Başka bir pişmanlığımız da -yol refikimiz Mehmed Ali Durmuş’un da ikrarıyla- esasen başta planlanmayan ve fakat süreçte olması kanaatinin hasıl olduğu, bir zamandır bir rahatsızlık(!) sarmalındaki kardeşimiz, dergimizin yazarlarından Şükrü Hüseyinoğlu’nu ziyaretimizi gerçekleştiremeyişimizdir. Kaldı ki yolculuk güzergahı zaman darlığı söz konusu olsa da buna fırsat veriyordu. Lakin biz farklı denemeler, ısrarlar gerçekleştirsek de kardeşimizin buna çok açık kapı bırakmayan, içinde bulunduğu halin belki kendince haklı (!) mazeretinden dolayı bunu gerçekleştiremedik. Şimdi buradan bakınca bu da içimize bir ‘uhde’ oldu’! Bu kararsızlığı, daha doğrusu yanlış kararı içimize sindiremedik! Bir emr-i vaki, bir baskın ziyaret çok daha isabetli olurmuş! Gel gör ki ‘keşke’ demenin bir anlamı ve önemi kalmadı. Artık farz oldu bu ziyaret; tabi duamız odur ki kardeşimiz bizden önce davranır, kendine gelir ve onun da çok kifayetle farkında olduğu ‘fiili duasını’ kendisi zamanında ve acilen yapar da bize farz olan vacibe/mendupa döner diye umuyor, bekliyoruz!

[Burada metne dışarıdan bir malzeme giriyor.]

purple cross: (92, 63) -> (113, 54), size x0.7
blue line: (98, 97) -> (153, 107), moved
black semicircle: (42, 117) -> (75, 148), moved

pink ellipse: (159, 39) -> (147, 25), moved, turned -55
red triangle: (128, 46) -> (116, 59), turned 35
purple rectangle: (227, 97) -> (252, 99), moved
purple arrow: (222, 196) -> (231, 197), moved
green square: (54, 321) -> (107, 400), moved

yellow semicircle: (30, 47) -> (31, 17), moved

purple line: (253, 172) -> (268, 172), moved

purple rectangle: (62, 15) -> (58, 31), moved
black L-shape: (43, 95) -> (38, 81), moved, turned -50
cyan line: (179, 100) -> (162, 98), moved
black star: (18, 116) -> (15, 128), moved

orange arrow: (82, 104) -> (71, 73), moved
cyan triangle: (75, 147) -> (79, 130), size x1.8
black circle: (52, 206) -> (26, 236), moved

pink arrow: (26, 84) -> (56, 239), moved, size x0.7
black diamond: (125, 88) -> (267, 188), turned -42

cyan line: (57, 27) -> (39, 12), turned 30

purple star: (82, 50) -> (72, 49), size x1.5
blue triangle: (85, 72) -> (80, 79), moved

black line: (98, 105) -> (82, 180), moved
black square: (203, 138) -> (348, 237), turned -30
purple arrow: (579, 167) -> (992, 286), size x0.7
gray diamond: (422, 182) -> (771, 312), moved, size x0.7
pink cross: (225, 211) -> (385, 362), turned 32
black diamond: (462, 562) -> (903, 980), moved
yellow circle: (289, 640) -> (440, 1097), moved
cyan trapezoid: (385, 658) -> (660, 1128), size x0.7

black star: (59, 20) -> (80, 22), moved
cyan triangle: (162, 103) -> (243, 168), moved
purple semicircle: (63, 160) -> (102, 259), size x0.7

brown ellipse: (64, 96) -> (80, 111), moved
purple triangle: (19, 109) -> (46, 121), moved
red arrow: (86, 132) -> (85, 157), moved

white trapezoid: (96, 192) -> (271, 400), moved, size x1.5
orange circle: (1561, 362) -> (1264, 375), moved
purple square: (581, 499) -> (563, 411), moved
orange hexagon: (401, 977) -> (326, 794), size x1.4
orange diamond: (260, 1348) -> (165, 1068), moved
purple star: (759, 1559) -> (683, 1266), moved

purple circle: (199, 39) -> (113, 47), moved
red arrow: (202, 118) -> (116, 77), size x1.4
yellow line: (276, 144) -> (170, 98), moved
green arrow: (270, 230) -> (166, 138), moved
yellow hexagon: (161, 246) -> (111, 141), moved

Dönüş yolunda orada ‘es verememenin’ –ki bu es vermenin çok ötesinde bir ses verme, el verme, omuz verme sayılabilirdi- telafisini(!) Yalova’da başka bir kardeşimizi ziyaretle gidermeye çalıştık. Fakat bunlar öyle birbirinin yerine ikame edilebilecek şeyler değil, itiraf etmesi zor olsa da! Elbette her biri ayrı değer ve önemde olan bu ziyaret aralarının, yine Rabbimizden niyazımız odur ki bol ve geniş zamanlarda daha planlı programlı, güzergah noktaları iyice tesbit edilmiş –kaldı ki o zamanlarda dahi istisnai ve o anki şartlar gereği yeni ve ilave rotalar, güncellemeler vaki olabilecektir-, kararları ve bağlantıları yapılmış bir şekilde örgün ve yaygın olarak gerçekleştirilebilmesi azim ve kararlılığıdır.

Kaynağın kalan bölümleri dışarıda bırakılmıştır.